Take four fly-by-their-seat playwrights, give them a four-hour writing deadline, and ridiculous opening and closing lines, and you get the theatre-sports-ish gist of Scriptease.

Take four fly-by-their-seat playwrights, give them a four-hour writing deadline, and ridiculous opening and closing lines, and you get the theatre-sports-ish gist of Scriptease.

The Prime Stock Theatre event that sees four original plays written in the morning performed before a live audience on the same evening not only tests the wits of playwrights, but also directors, actors and designers, said organizer Chantal Vaage.

The cast and crew get only a few hours to figure out how to bring the freshly written plays to life on Sunday at the Scott Block in Red Deer.

Audience members can vote for which play they like best. A panel of judges will select best male and female performances, best costumes (which must be monochromatic in one of the primary colours for each play), and best set (which must incorporate esoteric things like red beer cups or green balloons).

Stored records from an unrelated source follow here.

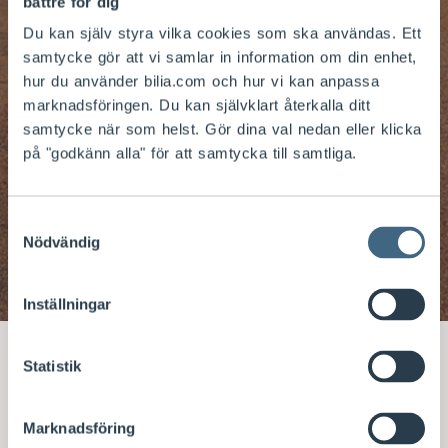
bättre för dig
Du kan själv styra vilka cookies som ska användas. Ett
samtycke gör att vi samlar in information om din enhet,
hur du använder bilia.com och hur vi kan anpassa
marknadsföringen. Du kan självklart återkalla ditt
samtycke när som helst. Gör dina val nedan eller klicka
på "godkänn alla" för att samtycka till samtliga.
Samtyckesval
Intern kontroll
Nödvändig
Inställningar
Statistik
Bolagsstyrning
Marknadsföring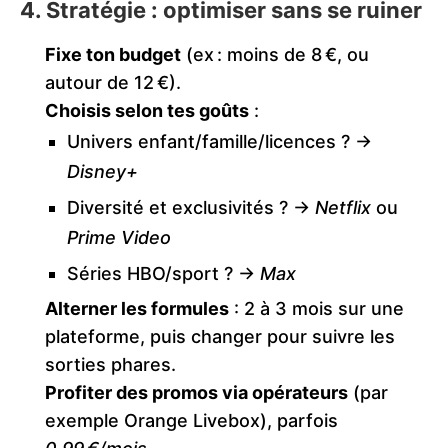
4. Stratégie : optimiser sans se ruiner
Fixe ton budget
(ex : moins de 8 €, ou
autour de 12 €).
Choisis selon tes goûts
:
Univers enfant/famille/licences ? ->
Disney+
Diversité et exclusivités ? ->
Netflix
ou
Prime Video
Séries HBO/sport ? ->
Max
Alterner les formules
: 2 à 3 mois sur une
plateforme, puis changer pour suivre les
sorties phares.
Profiter des promos via opérateurs
(par
exemple Orange Livebox), parfois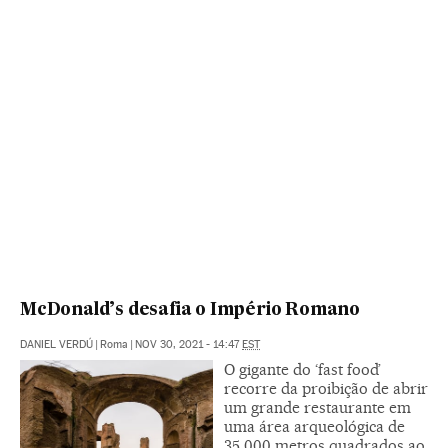
McDonald’s desafia o Império Romano
DANIEL VERDÚ
|
Roma
|
NOV 30, 2021 - 14:47
EST
O gigante do ‘fast food’
recorre da proibição de abrir
um grande restaurante em
uma área arqueológica de
35.000 metros quadrados ao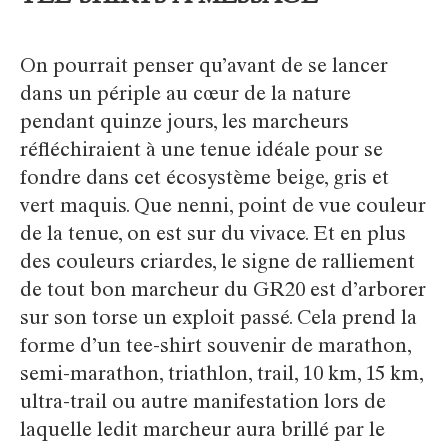
On pourrait penser qu’avant de se lancer
dans un périple au cœur de la nature
pendant quinze jours, les marcheurs
réfléchiraient à une tenue idéale pour se
fondre dans cet écosystème beige, gris et
vert maquis. Que nenni, point de vue couleur
de la tenue, on est sur du vivace. Et en plus
des couleurs criardes, le signe de ralliement
de tout bon marcheur du GR20 est d’arborer
sur son torse un exploit passé. Cela prend la
forme d’un tee-shirt souvenir de marathon,
semi-marathon, triathlon, trail, 10 km, 15 km,
ultra-trail ou autre manifestation lors de
laquelle ledit marcheur aura brillé par le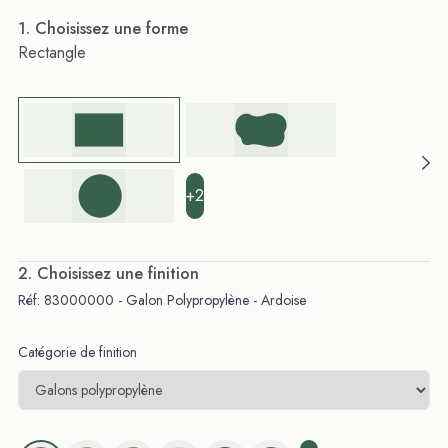
. Choisissez une forme
Rectangle
+2
. Choisissez une finition
Réf: 83000000 - Galon Polypropylène - Ardoise
Catégorie de finition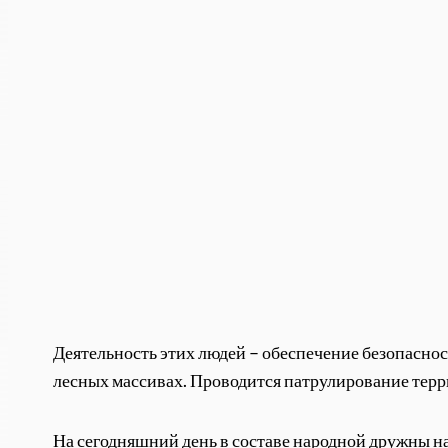
Деятельность этих людей – обеспечение безопаснос
лесных массивах. Проводится патрулирование терр
На сегодняшний день в составе народной дружны н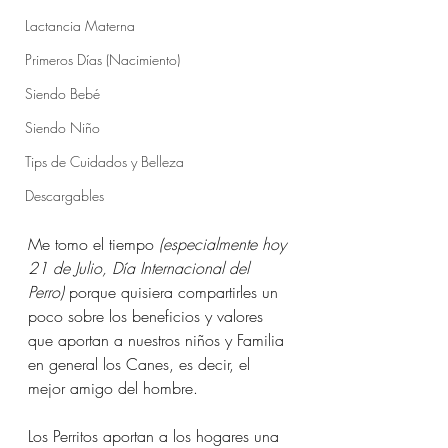
Lactancia Materna
Primeros Días (Nacimiento)
Siendo Bebé
Siendo Niño
Tips de Cuidados y Belleza
Descargables
Me tomo el tiempo 
(especialmente hoy 
21 de Julio, Día Internacional del 
Perro)
 porque quisiera compartirles un 
poco sobre los beneficios y valores 
que aportan a nuestros niños y Familia 
en general los Canes, es decir, el 
mejor amigo del hombre.
Los Perritos aportan a los hogares una 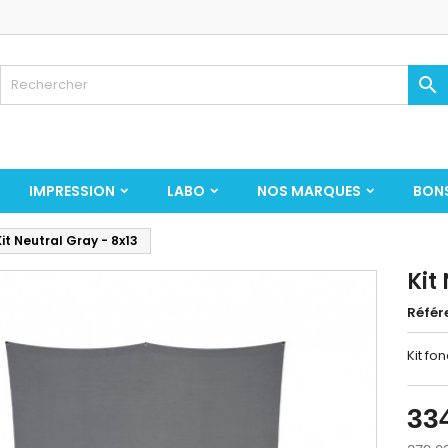

IMPRESSION
LABO
NOS MARQUES
BON
Kit Neutral Gray - 8x13
Kit
Référ
Kit fo
33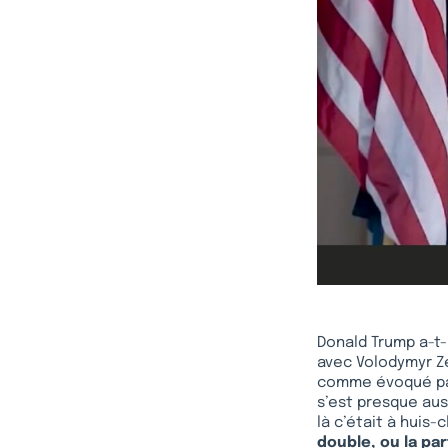
Donald Trump a-t-i
avec Volodymyr Zel
comme évoqué pa
s’est presque auss
là c’était à huis-
double, ou la par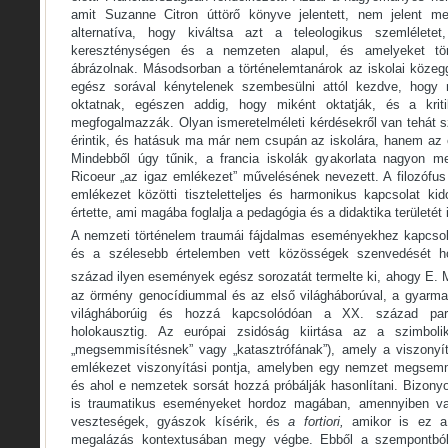
amit Suzanne Citron úttörő könyve jelentett, nem jelent m
alternatíva, hogy kiváltsa azt a teleologikus szemlélete
kereszténységen és a nemzeten alapul, és amelyeket tör
ábrázolnak. Másodsorban a történelemtanárok az iskolai köze
egész sorával kénytelenek szembesülni attól kezdve, hogy 
oktatnak, egészen addig, hogy miként oktatják, és a kri
megfogalmazzák. Olyan ismeretelméleti kérdésekről van tehát s
érintik, és hatásuk ma már nem csupán az iskolára, hanem az e
Mindebből úgy tűnik, a francia iskolák gyakorlata nagyon me
Ricoeur „az igaz emlékezet” művelésének nevezett. A filozófus
emlékezet közötti tiszteletteljes és harmonikus kapcsolat ki
értette, ami magába foglalja a pedagógia és a didaktika területét 
A nemzeti történelem traumái fájdalmas eseményekhez kapcsol
és a szélesebb értelemben vett közösségek szenvedését 
század ilyen események egész sorozatát termelte ki, ahogy E. 
az örmény genocídiummal és az első világháborúval, a gyarma
világháborúig és hozzá kapcsolódóan a XX. század para
holokausztig. Az európai zsidóság kiirtása az a szimbol
„megsemmisítésnek” vagy „katasztrófának”), amely a viszonyí
emlékezet viszonyítási pontja, amelyben egy nemzet megsemmi
és ahol e nemzetek sorsát hozzá próbálják hasonlítani. Bizony
is traumatikus eseményeket hordoz magában, amennyiben val
veszteségek, gyászok kísérik, és
a fortiori,
amikor is ez a 
megalázás kontextusában megy végbe. Ebből a szempontból 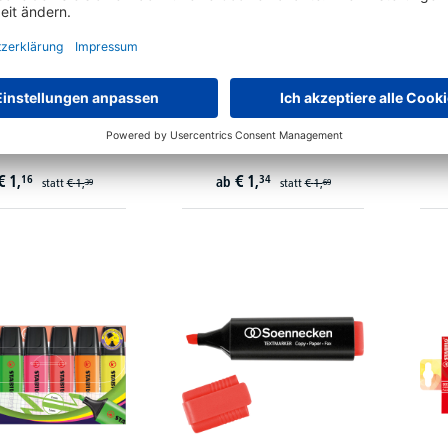
O Nachfüllpatrone
PILOT Textmarker FriXion light
Sc
 refill 070/54 für
4136005 3,8mm
€
1,
€
1,
16
34
ab
statt
€
1,
statt
€
1,
39
69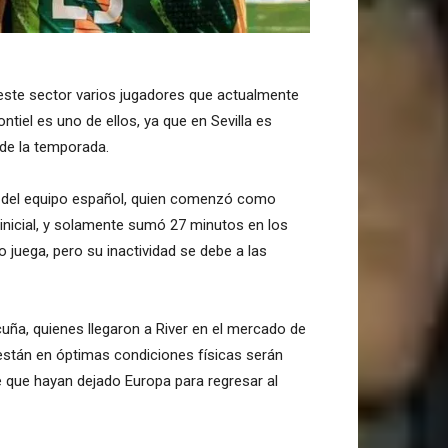
 este sector varios jugadores que actualmente
tiel es uno de ellos, ya que en Sevilla es
 de la temporada.
ta del equipo español, quien comenzó como
 inicial, y solamente sumó 27 minutos en los
 juega, pero su inactividad se debe a las
ña, quienes llegaron a River en el mercado de
 están en óptimas condiciones físicas serán
de que hayan dejado Europa para regresar al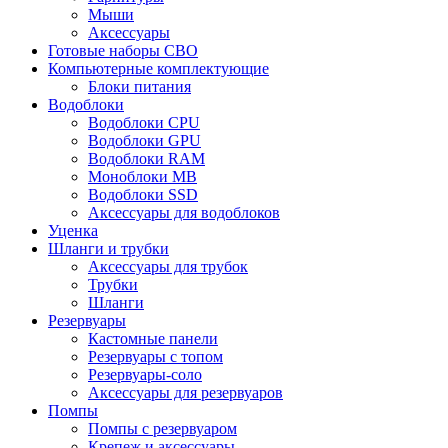
Мыши
Аксессуары
Готовые наборы СВО
Компьютерные комплектующие
Блоки питания
Водоблоки
Водоблоки CPU
Водоблоки GPU
Водоблоки RAM
Моноблоки MB
Водоблоки SSD
Аксессуары для водоблоков
Уценка
Шланги и трубки
Аксессуары для трубок
Трубки
Шланги
Резервуары
Кастомные панели
Резервуары с топом
Резервуары-соло
Аксессуары для резервуаров
Помпы
Помпы с резервуаром
Крепеж и аксессуары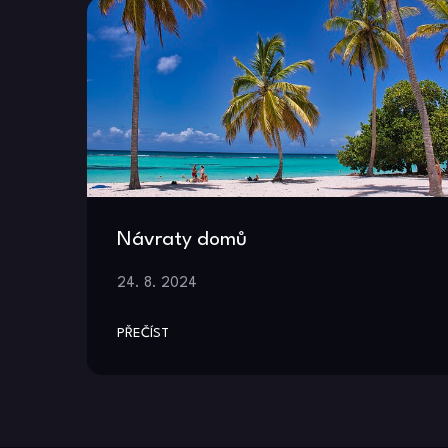
Návraty domů
24. 8. 2024
PŘEČÍST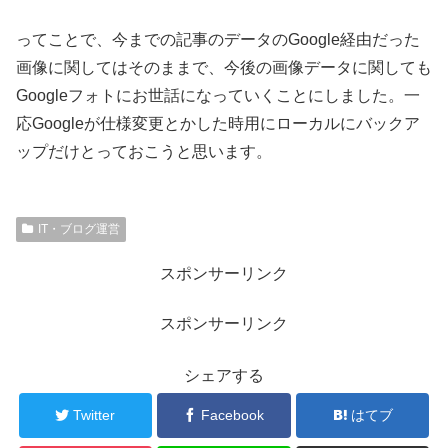
ってことで、今までの記事のデータのGoogle経由だった
画像に関してはそのままで、今後の画像データに関しても
Googleフォトにお世話になっていくことにしました。一
応Googleが仕様変更とかした時用にローカルにバックア
ップだけとっておこうと思います。
IT・ブログ運営
スポンサーリンク
スポンサーリンク
シェアする
Twitter
Facebook
はてブ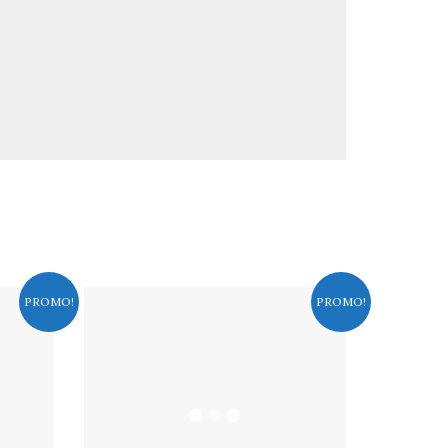
PROMO!
PROMO!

“It’s a lot of fun,” promises Vaage, who recalls the last Scriptease plays started with a submitted first line about somebody falling into a vat of purple jello.

This year’s opening and closing lines will be drawn early on Sunday from the contents of various public submission boxes left around the city, including at Red Deer College and the public library.

Vaage said the neat thing about Scriptease is that, while each play starts off and ends the same, they are guaranteed to spin off in different directions according to the playwrights’ imaginations.

“All four of our playwrights are very different,” said Vaage. The latest contenders are: Ignition Theatre’s artistic director Matt Grue, Rosebud Theatre’s Rachel Peacock, RDC Theatre Studies alumni Jeremy Robinson, and local novelist Andrew Kooman.

The last Scriptease plays ranged from a western to a play with a sit-com vibe, said Vaage. There were also plots about orphans and the “b-word,” or calling someone a bastard.

“We encourage people not to come into this with any preconceived notions because we want people to get inspired by the (submitted) lines.”

The whole Scriptease process takes 12 hours. The four yet-to-be written plays will be performed at the Scott Block from 8 p.m. Tickets are $20 ($10 students/seniors) at the door.